> _DIRECTIONS FOR THIS TASK_
Starting with the line below that holds "医疗废物和一般垃圾有着本质的不同,医疗废物具有疾病传染性" and stopping after the line that holds "コロムビア公式 CD・DVDの通販サイト", transcribe the lines exactly, leaving out all pictures.

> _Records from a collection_
========

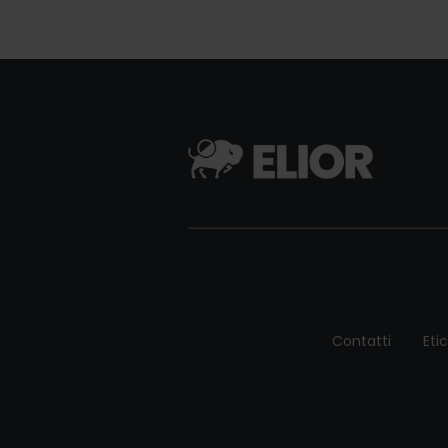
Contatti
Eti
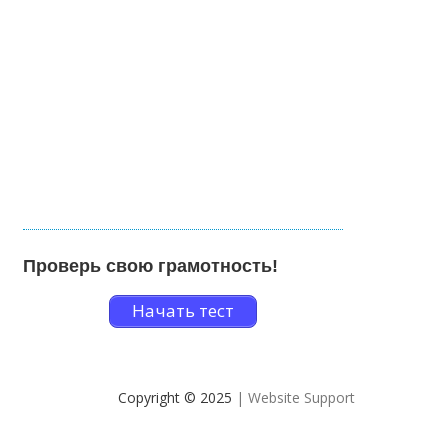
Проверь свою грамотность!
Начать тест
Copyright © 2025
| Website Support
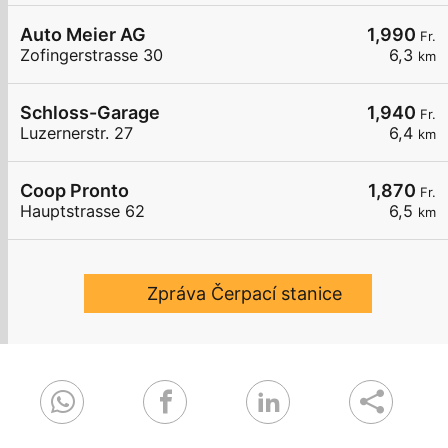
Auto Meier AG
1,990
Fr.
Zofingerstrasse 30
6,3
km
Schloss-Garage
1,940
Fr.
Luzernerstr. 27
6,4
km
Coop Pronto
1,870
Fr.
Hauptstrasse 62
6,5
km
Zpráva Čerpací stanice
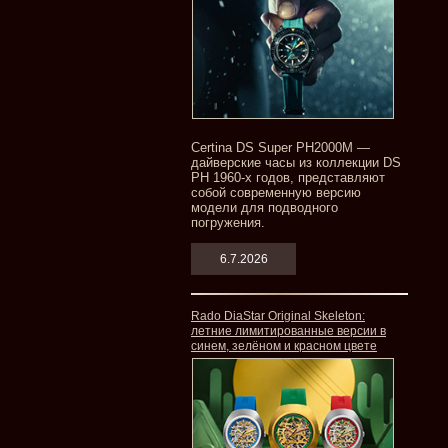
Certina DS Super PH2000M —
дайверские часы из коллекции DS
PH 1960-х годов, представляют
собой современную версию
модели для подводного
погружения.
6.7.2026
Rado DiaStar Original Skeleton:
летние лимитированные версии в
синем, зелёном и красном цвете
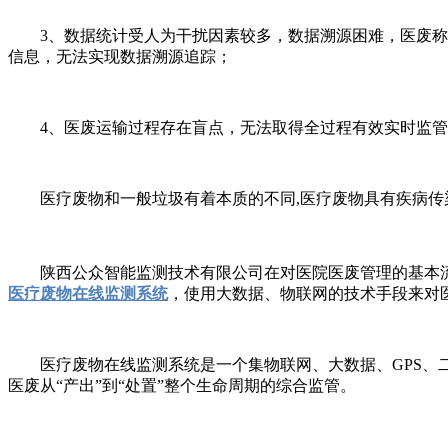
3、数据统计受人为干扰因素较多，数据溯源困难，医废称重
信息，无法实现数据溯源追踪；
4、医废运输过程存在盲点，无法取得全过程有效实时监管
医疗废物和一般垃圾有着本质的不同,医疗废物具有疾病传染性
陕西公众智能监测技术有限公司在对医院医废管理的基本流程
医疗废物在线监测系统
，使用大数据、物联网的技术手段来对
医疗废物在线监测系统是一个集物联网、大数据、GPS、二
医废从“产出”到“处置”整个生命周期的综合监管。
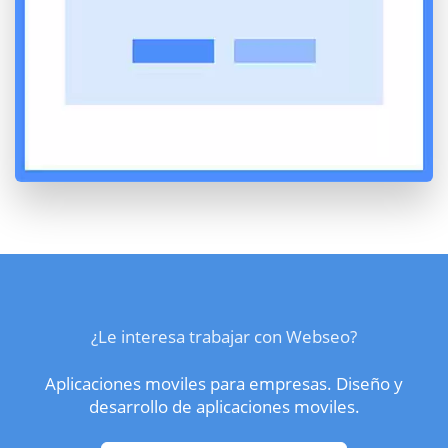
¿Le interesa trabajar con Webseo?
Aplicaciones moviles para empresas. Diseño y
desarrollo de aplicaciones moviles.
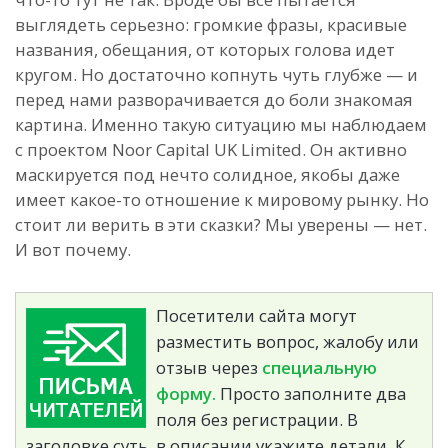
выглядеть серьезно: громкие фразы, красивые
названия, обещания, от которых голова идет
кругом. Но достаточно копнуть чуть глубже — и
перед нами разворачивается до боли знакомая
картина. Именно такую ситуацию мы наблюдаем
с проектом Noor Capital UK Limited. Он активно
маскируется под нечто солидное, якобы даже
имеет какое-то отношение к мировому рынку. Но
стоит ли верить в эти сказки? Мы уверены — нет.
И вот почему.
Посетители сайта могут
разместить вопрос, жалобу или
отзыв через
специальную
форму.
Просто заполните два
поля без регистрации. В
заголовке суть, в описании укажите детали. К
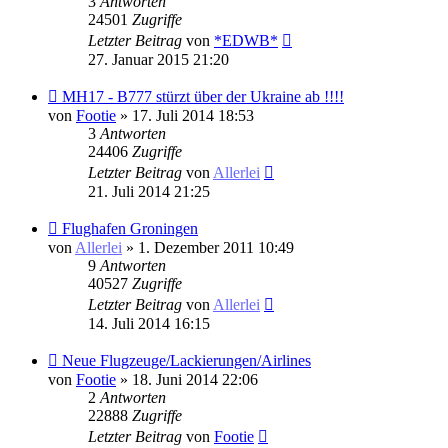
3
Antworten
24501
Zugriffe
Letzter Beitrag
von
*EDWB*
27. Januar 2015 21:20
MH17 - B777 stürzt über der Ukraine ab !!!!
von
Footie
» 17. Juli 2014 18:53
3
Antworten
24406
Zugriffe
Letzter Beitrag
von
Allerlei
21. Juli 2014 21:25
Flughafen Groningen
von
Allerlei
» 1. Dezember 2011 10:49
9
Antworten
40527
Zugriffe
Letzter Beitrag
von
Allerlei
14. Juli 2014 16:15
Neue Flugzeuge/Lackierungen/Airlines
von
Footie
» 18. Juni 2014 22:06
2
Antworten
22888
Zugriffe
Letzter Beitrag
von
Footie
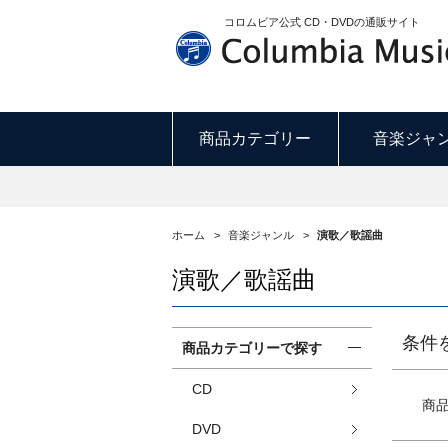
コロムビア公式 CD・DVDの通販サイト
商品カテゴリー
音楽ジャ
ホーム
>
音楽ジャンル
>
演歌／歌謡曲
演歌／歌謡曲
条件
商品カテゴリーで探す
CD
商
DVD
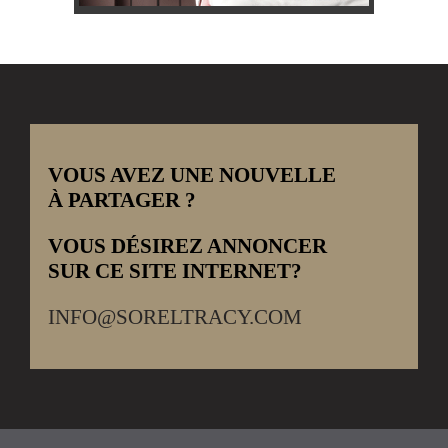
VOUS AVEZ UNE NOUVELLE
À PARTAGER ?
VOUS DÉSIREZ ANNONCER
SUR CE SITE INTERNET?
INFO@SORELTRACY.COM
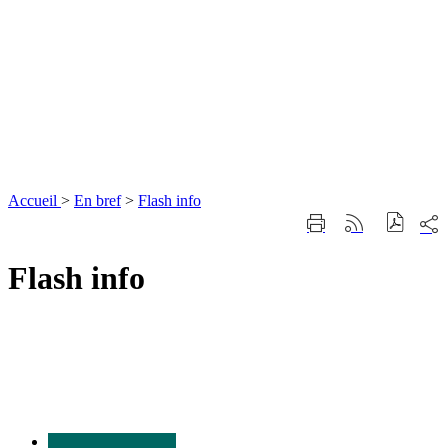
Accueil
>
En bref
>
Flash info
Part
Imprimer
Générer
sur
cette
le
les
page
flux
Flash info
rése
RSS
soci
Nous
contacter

========

> _REPLY TO THE EXERCISE_
医疗废物和一般垃圾有着本质的不同,医疗废物具有疾病传染性
陕西公众智能监测技术有限公司在对医院医废管理的基本流程
医疗废物在线监测系统
，使用大数据、物联网的技术手段来对
医疗废物在线监测系统是一个集物联网、大数据、GPS、二
医废从“产出”到“处置”整个生命周期的综合监管。
¿Le interesa trabajar con Webseo?
Aplicaciones moviles para empresas. Diseño y
desarrollo de aplicaciones moviles.
выглядеть серьезно: громкие фразы, красивые
названия, обещания, от которых голова идет
кругом. Но достаточно копнуть чуть глубже — и
перед нами разворачивается до боли знакомая
картина. Именно такую ситуацию мы наблюдаем
с проектом Noor Capital UK Limited. Он активно
маскируется под нечто солидное, якобы даже
имеет какое-то отношение к мировому рынку. Но
стоит ли верить в эти сказки? Мы уверены — нет.
И вот почему.
Посетители сайта могут
разместить вопрос, жалобу или
отзыв через
специальную
форму.
Просто заполните два
поля без регистрации. В
заголовке суть, в описании укажите детали. К
3
Antworten
24501
Zugriffe
Letzter Beitrag
von
*EDWB*
27. Januar 2015 21:20
MH17 - B777 stürzt über der Ukraine ab !!!!
von
Footie
» 17. Juli 2014 18:53
3
Antworten
24406
Zugriffe
Letzter Beitrag
von
Allerlei
21. Juli 2014 21:25
Flughafen Groningen
von
Allerlei
» 1. Dezember 2011 10:49
9
Antworten
40527
Zugriffe
Letzter Beitrag
von
Allerlei
14. Juli 2014 16:15
Neue Flugzeuge/Lackierungen/Airlines
von
Footie
» 18. Juni 2014 22:06
2
Antworten
22888
Zugriffe
Letzter Beitrag
von
Footie
コロムビア公式 CD・DVDの通販サイト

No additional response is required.